_Task item:_ Give back, word for word, the line that contains "977-9828070054" and all lines after it in the material, through the last; please include only these.

_Exercise inputs:_

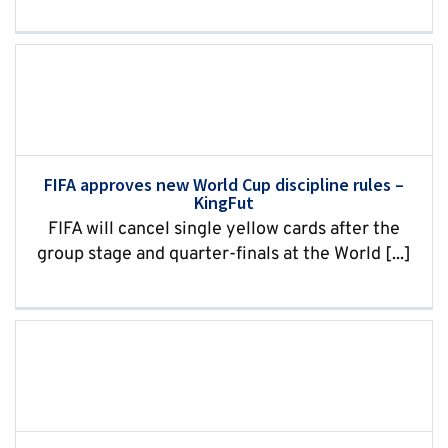
FIFA approves new World Cup discipline rules –
KingFut
FIFA will cancel single yellow cards after the
group stage and quarter-finals at the World [...]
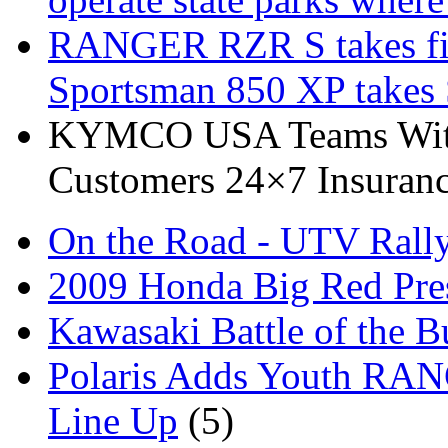
RANGER RZR S takes fi
Sportsman 850 XP takes
KYMCO USA Teams With 
Customers 24×7 Insuranc
On the Road - UTV Rall
2009 Honda Big Red Pres
Kawasaki Battle of the B
Polaris Adds Youth RA
Line Up
(5)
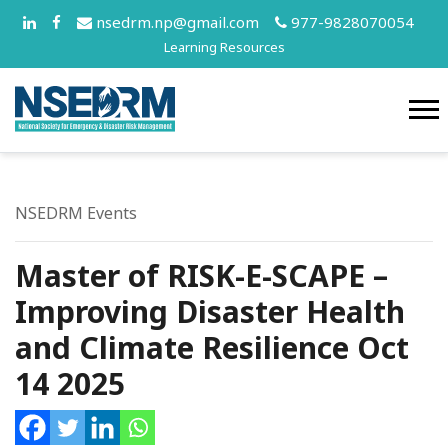
nsedrm.np@gmail.com
977-9828070054
Learning Resources
NSEDRM Events
Master of RISK-E-SCAPE –
Improving Disaster Health
and Climate Resilience Oct
14 2025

_Task output:_
977-9828070054
Learning Resources
NSEDRM Events
Master of RISK-E-SCAPE –
Improving Disaster Health
and Climate Resilience Oct
14 2025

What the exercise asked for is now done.